= Task brief =
Please filter the data down to the lines that include the word "required" and copy them.

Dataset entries
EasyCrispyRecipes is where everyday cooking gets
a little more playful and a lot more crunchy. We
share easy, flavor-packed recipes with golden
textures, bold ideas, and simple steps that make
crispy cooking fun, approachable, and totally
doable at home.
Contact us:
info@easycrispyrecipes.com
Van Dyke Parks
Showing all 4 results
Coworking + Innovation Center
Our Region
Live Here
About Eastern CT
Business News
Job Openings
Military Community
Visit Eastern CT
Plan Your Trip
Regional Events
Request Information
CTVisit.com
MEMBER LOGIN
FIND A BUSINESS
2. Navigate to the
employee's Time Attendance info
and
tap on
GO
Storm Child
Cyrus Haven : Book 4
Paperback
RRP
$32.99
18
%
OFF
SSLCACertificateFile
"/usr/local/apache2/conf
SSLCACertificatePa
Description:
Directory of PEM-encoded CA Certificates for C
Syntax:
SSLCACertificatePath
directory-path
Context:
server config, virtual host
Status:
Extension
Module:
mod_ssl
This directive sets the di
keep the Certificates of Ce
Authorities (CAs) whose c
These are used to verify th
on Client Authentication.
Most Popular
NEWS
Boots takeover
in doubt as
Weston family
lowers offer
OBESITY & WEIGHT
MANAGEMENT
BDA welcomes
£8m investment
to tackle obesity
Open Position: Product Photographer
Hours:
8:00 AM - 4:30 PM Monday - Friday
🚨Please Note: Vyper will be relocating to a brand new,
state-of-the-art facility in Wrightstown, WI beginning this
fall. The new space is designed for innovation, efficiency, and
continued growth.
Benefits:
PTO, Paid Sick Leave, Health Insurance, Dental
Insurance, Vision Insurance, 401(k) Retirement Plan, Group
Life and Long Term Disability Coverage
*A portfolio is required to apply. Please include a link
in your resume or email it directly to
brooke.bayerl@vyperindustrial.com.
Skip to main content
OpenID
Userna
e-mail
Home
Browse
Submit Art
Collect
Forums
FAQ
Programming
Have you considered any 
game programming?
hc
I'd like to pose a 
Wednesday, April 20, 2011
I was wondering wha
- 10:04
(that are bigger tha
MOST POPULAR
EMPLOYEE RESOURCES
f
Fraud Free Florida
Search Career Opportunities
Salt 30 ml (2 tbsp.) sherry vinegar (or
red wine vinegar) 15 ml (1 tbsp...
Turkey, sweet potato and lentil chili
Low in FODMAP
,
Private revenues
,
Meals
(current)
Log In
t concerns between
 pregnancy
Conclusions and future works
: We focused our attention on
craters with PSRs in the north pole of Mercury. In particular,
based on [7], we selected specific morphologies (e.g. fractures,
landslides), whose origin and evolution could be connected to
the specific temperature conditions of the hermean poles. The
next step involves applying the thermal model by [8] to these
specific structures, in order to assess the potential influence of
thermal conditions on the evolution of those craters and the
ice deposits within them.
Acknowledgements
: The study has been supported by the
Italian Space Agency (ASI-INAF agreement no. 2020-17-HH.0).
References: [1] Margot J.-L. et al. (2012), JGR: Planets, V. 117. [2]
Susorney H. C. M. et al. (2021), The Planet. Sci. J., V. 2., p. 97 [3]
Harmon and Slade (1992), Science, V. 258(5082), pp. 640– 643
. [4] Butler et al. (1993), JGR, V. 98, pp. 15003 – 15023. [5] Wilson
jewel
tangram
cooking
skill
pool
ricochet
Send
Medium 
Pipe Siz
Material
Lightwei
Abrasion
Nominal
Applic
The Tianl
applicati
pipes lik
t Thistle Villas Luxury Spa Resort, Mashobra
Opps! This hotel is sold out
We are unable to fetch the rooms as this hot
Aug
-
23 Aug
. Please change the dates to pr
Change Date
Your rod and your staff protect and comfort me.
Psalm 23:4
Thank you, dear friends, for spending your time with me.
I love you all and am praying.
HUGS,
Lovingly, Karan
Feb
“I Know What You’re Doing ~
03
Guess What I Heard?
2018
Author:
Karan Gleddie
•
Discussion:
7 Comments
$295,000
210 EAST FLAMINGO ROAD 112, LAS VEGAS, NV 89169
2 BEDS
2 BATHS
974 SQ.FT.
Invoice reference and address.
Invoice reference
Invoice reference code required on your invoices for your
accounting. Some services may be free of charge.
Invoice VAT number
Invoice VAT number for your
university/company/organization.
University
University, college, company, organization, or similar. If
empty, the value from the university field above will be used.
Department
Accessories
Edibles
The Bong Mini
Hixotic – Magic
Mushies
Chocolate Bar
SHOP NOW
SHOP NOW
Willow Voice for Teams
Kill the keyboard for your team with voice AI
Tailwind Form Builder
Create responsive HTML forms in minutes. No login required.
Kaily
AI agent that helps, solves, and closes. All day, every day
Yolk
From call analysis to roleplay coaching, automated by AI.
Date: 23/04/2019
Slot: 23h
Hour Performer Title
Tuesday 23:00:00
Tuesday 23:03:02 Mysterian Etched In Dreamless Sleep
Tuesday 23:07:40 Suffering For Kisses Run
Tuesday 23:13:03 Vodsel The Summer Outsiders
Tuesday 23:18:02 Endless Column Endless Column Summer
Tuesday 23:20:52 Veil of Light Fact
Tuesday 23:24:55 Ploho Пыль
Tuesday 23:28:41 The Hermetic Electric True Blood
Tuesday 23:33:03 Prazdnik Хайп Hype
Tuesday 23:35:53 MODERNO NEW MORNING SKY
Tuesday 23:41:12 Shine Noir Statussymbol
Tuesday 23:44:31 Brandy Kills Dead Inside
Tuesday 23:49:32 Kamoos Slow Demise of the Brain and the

= Solution for this task =
*A portfolio is required to apply. Please include a link
Invoice reference code required on your invoices for your
Create responsive HTML forms in minutes. No login required.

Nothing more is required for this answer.